Le Bélier démarre sans checker si le char a du gaz. Pas de plan A, B ou Z, juste une certitude physique qui dit : « Là, MAINTENANT. » Même si ça finit mal. Même si personne avait demandé. Surtout si personne avait demandé.
Irma souffle sa fumée vers le plafond : « Les gens pensent que le Bélier est impulsif. C’est vrai. Mais c’est pas un défaut, c’est une conviction. Pourquoi attendre que la situation soit parfaite ? La situation sera jamais parfaite. Le Bélier, lui, il le sait depuis toujours.

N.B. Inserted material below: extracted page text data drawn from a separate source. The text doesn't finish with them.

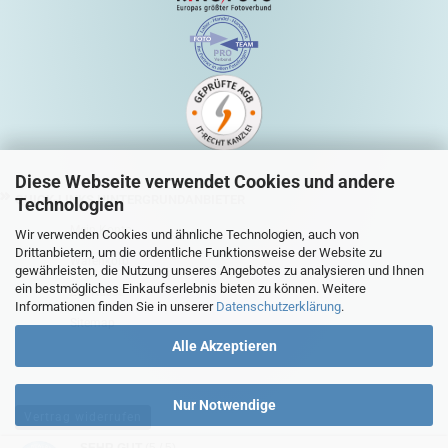
Diese Webseite verwendet Cookies und andere
QUICK-LINKS HINTERGRUNDANBIETER
Technologien
Mein Konto
Wir verwenden Cookies und ähnliche Technologien, auch von
Drittanbietern, um die ordentliche Funktionsweise der Website zu
Warenkorb
gewährleisten, die Nutzung unseres Angebotes zu analysieren und Ihnen
ein bestmögliches Einkaufserlebnis bieten zu können. Weitere
Zur Kasse
Informationen finden Sie in unserer
Datenschutzerklärung
.
Sitemap
Alle Akzeptieren
Nur Notwendige
Vertrag widerrufen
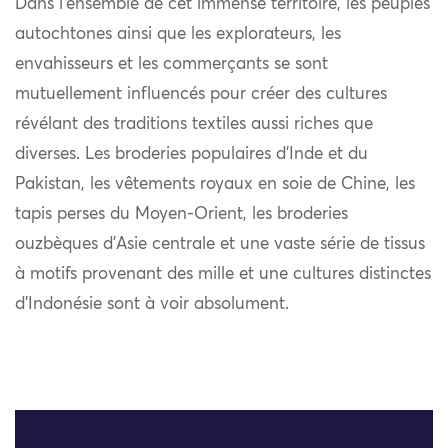
Dans l’ensemble de cet immense territoire, les peuples
autochtones ainsi que les explorateurs, les
envahisseurs et les commerçants se sont
mutuellement influencés pour créer des cultures
révélant des traditions textiles aussi riches que
diverses. Les broderies populaires d’Inde et du
Pakistan, les vêtements royaux en soie de Chine, les
tapis perses du Moyen-Orient, les broderies
ouzbèques d’Asie centrale et une vaste série de tissus
à motifs provenant des mille et une cultures distinctes
d’Indonésie sont à voir absolument.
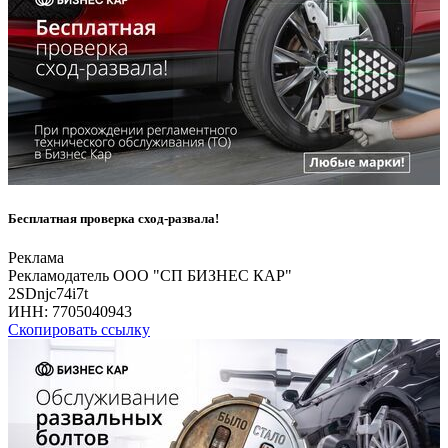
Бесплатная проверка сход-развала!
Реклама
Рекламодатель ООО "СП БИЗНЕС КАР"
2SDnjc74i7t
ИНН:
7705040943
Скопировать ссылку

Les autres l’apprennent sur leur lit de mort. »
Chez les auteurs québécois du signe, oublie les textes construits comme des montres suisses. Eux, ils écrivent comme on parle, vite, direct, sans demander si c’est le bon moment. Le « je » s’installe sans frapper, prend toute la place sur le divan, mange ce qu’il y a dans le frigidaire. Et si t’aimes pas, ils seront déjà passés à autre chose.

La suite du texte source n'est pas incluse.